Чернокудрый красавец с бараньими глазами поднял стакан вровень с пылавшим канделябром. Уж этого-то Лев Ильич точно знал, только глаза у него всегда были бешеными от злобы, ненависти, а тут потухшие - как в мертвом бутылочном стекле дрожали в них блики свечей.

- Давай, давай!.. - закричали за столом.

- Смирно! - гаркнул чернокудрый, и огонь свечей от его крика прянул, тени заметались по потолку. - Слушай меня! Речь о любви, о выборе, который нам всем сейчас предстоит, ибо тут никто не отвертится. Слышите, как гремит тележка, кого из нас она сегодня заберет - меня, тебя, ее? Пусть каждый знает, что его - наш час пробил... Речь о любви и выборе, который каждому из нас предстоит... - он выпил, запрокинув голову, вытер ладонью яркие губы. - Мы собрались сюда, чтоб умереть, и знаем, что не переживем утра. Откуда в нас эта уверенность, убежденность, знание того, что произойдет этой же ночью?.. Я вам за вас все объясню. Те, кто прячется сейчас за запертыми дверями, наглухо закрытыми окнами со ставнями на болтах, под жарким одеялом, думают избежать конца.

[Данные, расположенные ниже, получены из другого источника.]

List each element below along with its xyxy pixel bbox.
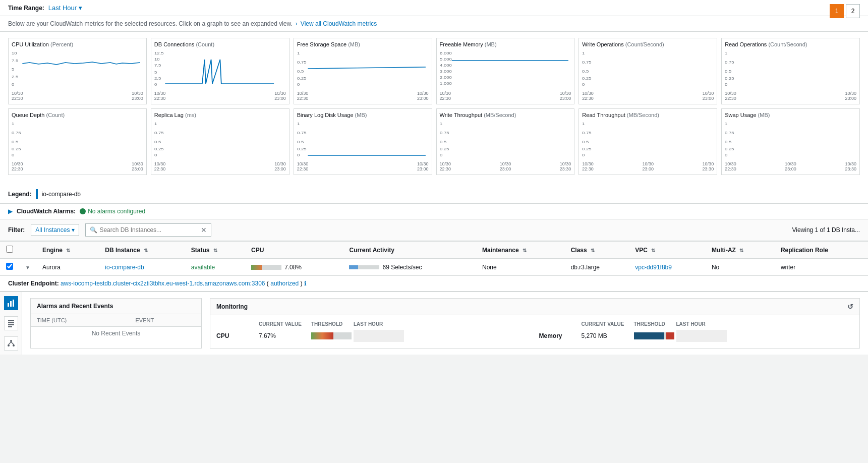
svg-point-69 — [10, 340, 12, 342]
maintenance-header[interactable]: Maintenance ⇅ — [476, 242, 565, 259]
all-instances-dropdown[interactable]: All Instances ▾ — [31, 224, 79, 236]
chart-binlog-title: Binary Log Disk Usage (MB) — [297, 112, 429, 118]
memory-metric-value: 5,270 MB — [582, 332, 632, 339]
chart-queue-depth[interactable]: Queue Depth (Count) 1 0.75 0.5 0.25 0 10… — [8, 108, 147, 175]
svg-text:10: 10 — [154, 57, 160, 62]
svg-text:0.5: 0.5 — [297, 69, 304, 74]
class-header[interactable]: Class ⇅ — [565, 242, 629, 259]
row-expand-button[interactable]: ▼ — [25, 265, 30, 270]
svg-text:10: 10 — [12, 51, 17, 55]
svg-text:1: 1 — [297, 122, 300, 126]
cluster-endpoint-link[interactable]: aws-iocomp-testdb.cluster-cix2zti3tbhx.e… — [61, 280, 265, 287]
monitoring-left: CURRENT VALUE THRESHOLD LAST HOUR CPU 7.… — [216, 321, 531, 342]
page-2-button[interactable]: 2 — [846, 4, 860, 18]
vpc-header[interactable]: VPC ⇅ — [629, 242, 706, 259]
svg-line-72 — [9, 342, 11, 344]
chart-write-throughput[interactable]: Write Throughput (MB/Second) 1 0.75 0.5 … — [436, 108, 575, 175]
legend-color-swatch — [36, 189, 38, 199]
db-instance-header[interactable]: DB Instance ⇅ — [99, 242, 185, 259]
svg-text:0: 0 — [12, 153, 14, 157]
chart-replica-lag[interactable]: Replica Lag (ms) 1 0.75 0.5 0.25 0 10/30… — [151, 108, 290, 175]
select-all-header[interactable] — [0, 242, 19, 259]
row-class: db.r3.large — [565, 259, 629, 276]
chevron-down-icon: ▾ — [72, 226, 75, 234]
svg-text:0: 0 — [297, 153, 300, 157]
svg-rect-63 — [10, 301, 12, 307]
svg-text:0.25: 0.25 — [582, 147, 592, 151]
chart-write-ops[interactable]: Write Operations (Count/Second) 1 0.75 0… — [578, 38, 717, 104]
chart-read-ops[interactable]: Read Operations (Count/Second) 1 0.75 0.… — [721, 38, 860, 104]
chart-read-throughput[interactable]: Read Throughput (MB/Second) 1 0.75 0.5 0… — [578, 108, 717, 175]
chart-swap-usage[interactable]: Swap Usage (MB) 1 0.75 0.5 0.25 0 10/302… — [721, 108, 860, 175]
svg-text:0.25: 0.25 — [582, 76, 592, 81]
chart-storage-title: Free Storage Space (MB) — [297, 41, 429, 47]
metric-col-threshold-left: THRESHOLD — [311, 321, 352, 327]
alarms-time-header: TIME (UTC) — [31, 314, 130, 327]
row-expand-cell[interactable]: ▼ — [19, 259, 36, 276]
multi-az-header[interactable]: Multi-AZ ⇅ — [706, 242, 775, 259]
memory-last-hour-mini-chart — [676, 330, 727, 342]
svg-text:0: 0 — [725, 153, 727, 157]
svg-text:0.5: 0.5 — [582, 140, 589, 144]
chart-storage-labels: 10/3022:30 10/3023:00 — [297, 91, 429, 101]
chart-db-connections[interactable]: DB Connections (Count) 12.5 10 7.5 5 2.5… — [151, 38, 290, 104]
status-header[interactable]: Status ⇅ — [185, 242, 245, 259]
monitoring-body: CURRENT VALUE THRESHOLD LAST HOUR CPU 7.… — [210, 315, 859, 348]
chart-freeable-memory[interactable]: Freeable Memory (MB) 6,000 5,000 4,000 3… — [436, 38, 575, 104]
row-replication-role: writer — [775, 259, 868, 276]
chart-cpu-utilization[interactable]: CPU Utilization (Percent) 10 7.5 5 2.5 0… — [8, 38, 147, 104]
engine-header[interactable]: Engine ⇅ — [36, 242, 99, 259]
cpu-last-hour-mini-chart — [354, 330, 404, 342]
monitoring-right: CURRENT VALUE THRESHOLD LAST HOUR Memory… — [539, 321, 854, 342]
cpu-metric-name: CPU — [216, 332, 257, 339]
chart-binlog-area: 1 0.75 0.5 0.25 0 — [297, 120, 429, 160]
legend-label-text: Legend: — [8, 191, 32, 198]
sidebar-icon-logs[interactable] — [4, 316, 18, 330]
row-db-instance[interactable]: io-compare-db — [99, 259, 185, 276]
sidebar-icon-chart[interactable] — [4, 296, 18, 310]
alarms-toggle-icon[interactable]: ▶ — [8, 208, 13, 215]
svg-text:5,000: 5,000 — [440, 57, 452, 62]
info-icon[interactable]: ℹ — [304, 280, 307, 287]
metrics-section: CPU Utilization (Percent) 10 7.5 5 2.5 0… — [0, 32, 868, 185]
svg-point-71 — [13, 344, 15, 346]
view-all-metrics-link[interactable]: View all CloudWatch metrics — [301, 20, 377, 27]
alarms-event-header: EVENT — [130, 314, 202, 327]
chart-binary-log[interactable]: Binary Log Disk Usage (MB) 1 0.75 0.5 0.… — [294, 108, 432, 175]
row-checkbox-cell[interactable] — [0, 259, 19, 276]
svg-text:0.75: 0.75 — [582, 60, 592, 65]
viewing-count-text: Viewing 1 of 1 DB Insta... — [792, 226, 860, 234]
chart-cpu-area: 10 7.5 5 2.5 0 — [12, 49, 143, 90]
svg-text:0: 0 — [154, 82, 157, 87]
page-1-button[interactable]: 1 — [830, 4, 844, 18]
svg-text:7.5: 7.5 — [154, 63, 161, 68]
chart-queue-title: Queue Depth (Count) — [12, 112, 143, 118]
svg-text:0.5: 0.5 — [154, 140, 161, 144]
svg-text:0: 0 — [582, 82, 585, 87]
replication-role-header: Replication Role — [775, 242, 868, 259]
alarm-ok-icon — [80, 208, 86, 214]
memory-metric-name: Memory — [539, 332, 580, 339]
time-range-button[interactable]: Last Hour ▾ — [48, 4, 82, 12]
svg-text:1: 1 — [582, 122, 585, 126]
clear-search-button[interactable]: ✕ — [201, 226, 207, 234]
select-all-checkbox[interactable] — [6, 246, 13, 253]
detail-sidebar — [0, 292, 22, 355]
alarms-bar: ▶ CloudWatch Alarms: No alarms configure… — [0, 204, 868, 219]
chart-free-storage[interactable]: Free Storage Space (MB) 1 0.75 0.5 0.25 … — [294, 38, 432, 104]
chart-writeops-area: 1 0.75 0.5 0.25 0 — [582, 49, 714, 90]
refresh-icon[interactable]: ↺ — [847, 303, 853, 311]
sidebar-icon-topology[interactable] — [4, 336, 18, 351]
svg-text:2.5: 2.5 — [12, 75, 18, 79]
alarms-panel: Alarms and Recent Events TIME (UTC) EVEN… — [30, 298, 202, 349]
metric-col-current-left: CURRENT VALUE — [259, 321, 309, 327]
row-vpc[interactable]: vpc-dd91f8b9 — [629, 259, 706, 276]
description-text: Below are your CloudWatch metrics for th… — [8, 20, 293, 27]
search-input[interactable] — [99, 226, 199, 234]
svg-text:1: 1 — [582, 51, 585, 55]
metric-col-threshold-right: THRESHOLD — [634, 321, 674, 327]
chart-writetput-area: 1 0.75 0.5 0.25 0 — [440, 120, 571, 160]
metric-col-lasthour-right: LAST HOUR — [676, 321, 727, 327]
row-checkbox[interactable] — [6, 263, 13, 270]
svg-line-73 — [11, 342, 14, 344]
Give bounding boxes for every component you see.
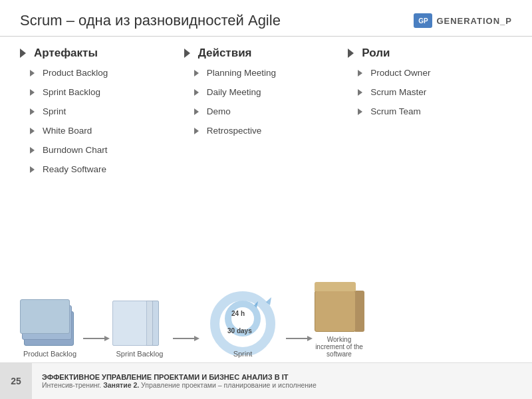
item-arrow-icon <box>30 70 35 76</box>
item-arrow-icon <box>30 147 35 154</box>
list-item: Sprint Backlog <box>20 87 184 97</box>
column-actions-title: Действия <box>184 47 348 60</box>
diagram: Product Backlog Sprint Backlog <box>20 282 512 358</box>
diagram-product-backlog: Product Backlog <box>20 296 80 358</box>
footer-line1: ЭФФЕКТИВНОЕ УПРАВЛЕНИЕ ПРОЕКТАМИ И БИЗНЕ… <box>42 373 317 381</box>
svg-marker-3 <box>194 336 200 341</box>
footer-line2: Интенсив-тренинг. Занятие 2. Управление … <box>42 381 317 389</box>
item-arrow-icon <box>30 166 35 173</box>
diagram-arrow-2 <box>173 334 200 358</box>
diagram-sprint-backlog: Sprint Backlog <box>110 296 170 358</box>
list-item: Product Backlog <box>20 68 184 78</box>
item-arrow-icon <box>194 89 199 96</box>
svg-text:24 h: 24 h <box>231 310 245 317</box>
svg-marker-1 <box>104 336 110 341</box>
diagram-arrow-3 <box>286 334 313 358</box>
list-item: Burndown Chart <box>20 145 184 155</box>
svg-text:30 days: 30 days <box>227 327 252 334</box>
roles-arrow-icon <box>348 49 354 58</box>
artefacts-arrow-icon <box>20 49 26 58</box>
main-content: Артефакты Product Backlog Sprint Backlog… <box>0 37 532 190</box>
column-roles-title: Роли <box>348 47 512 60</box>
item-arrow-icon <box>358 70 362 76</box>
actions-arrow-icon <box>184 49 190 58</box>
item-arrow-icon <box>30 108 35 115</box>
svg-marker-11 <box>307 336 313 341</box>
list-item: White Board <box>20 126 184 136</box>
list-item: Scrum Master <box>348 87 512 97</box>
footer-bold: Занятие 2. <box>103 381 139 389</box>
column-roles: Роли Product Owner Scrum Master Scrum Te… <box>348 47 512 184</box>
list-item: Retrospective <box>184 126 348 136</box>
diagram-label-sprint: Sprint <box>233 350 253 358</box>
column-artefacts: Артефакты Product Backlog Sprint Backlog… <box>20 47 184 184</box>
item-arrow-icon <box>358 89 362 96</box>
list-item: Ready Software <box>20 164 184 174</box>
footer-suffix: Управление проектами – планирование и ис… <box>139 381 317 389</box>
diagram-label-working-increment: Working increment of the software <box>313 336 366 358</box>
list-item: Planning Meeting <box>184 68 348 78</box>
header: Scrum – одна из разновидностей Agile GP … <box>0 0 532 37</box>
list-item: Scrum Team <box>348 106 512 116</box>
logo: GP GENERATION_P <box>414 13 512 28</box>
diagram-arrow-1 <box>83 334 110 358</box>
diagram-sprint: 24 h 30 days Sprint <box>200 285 286 358</box>
page-title: Scrum – одна из разновидностей Agile <box>20 12 281 29</box>
footer-text: ЭФФЕКТИВНОЕ УПРАВЛЕНИЕ ПРОЕКТАМИ И БИЗНЕ… <box>32 369 327 393</box>
column-actions: Действия Planning Meeting Daily Meeting … <box>184 47 348 184</box>
column-artefacts-title: Артефакты <box>20 47 184 60</box>
list-item: Product Owner <box>348 68 512 78</box>
list-item: Daily Meeting <box>184 87 348 97</box>
item-arrow-icon <box>30 128 35 134</box>
item-arrow-icon <box>30 89 35 96</box>
footer: 25 ЭФФЕКТИВНОЕ УПРАВЛЕНИЕ ПРОЕКТАМИ И БИ… <box>0 362 532 399</box>
diagram-working-increment: Working increment of the software <box>313 282 366 358</box>
logo-text: GENERATION_P <box>436 16 512 26</box>
logo-icon: GP <box>414 13 432 28</box>
diagram-label-product-backlog: Product Backlog <box>23 350 76 358</box>
item-arrow-icon <box>194 128 199 134</box>
cycle-diagram: 24 h 30 days <box>200 285 286 355</box>
list-item: Demo <box>184 106 348 116</box>
footer-prefix: Интенсив-тренинг. <box>42 381 103 389</box>
diagram-label-sprint-backlog: Sprint Backlog <box>116 350 164 358</box>
item-arrow-icon <box>194 70 199 76</box>
list-item: Sprint <box>20 106 184 116</box>
item-arrow-icon <box>194 108 199 115</box>
item-arrow-icon <box>358 108 362 115</box>
page-number: 25 <box>0 363 32 400</box>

Глупцы, они и зная забыли, что страх выел в них остатки трезвости - будто чума боится замков и болтов, жаркого одеяла! Она в нас, вот она дышит на меня из ее уст, а я пью их... - и он, перегнувшись через стол, обхватил руками женщину, сидящую к Льву Ильичу спиной, притянул к себе и впился в ее губы.

Но Лев Ильич знал эту женщину - и как знал! - и темные, в желтизну, в золото волосы, и гордо сидящую голову, и нежную спину в каком-то криво надетом платье, и ее сдавленные, заглушенные рыданья узнал Лев Ильич, хоть, может и слышал-то их всего раз в жизни...

- Что ж, а меня? Или не той же чумой кипит моя кровь, красавчик? Уж со мной-то забудешься, и не слезами, есть в чем тебя утопить! - сидевшая рядом с чернокудрым отбросила русую волну волос, падавшую ей на лицо. Лев Ильич вздрогнул, попытался встать, кинуться к ней, но не смог сделать и движения.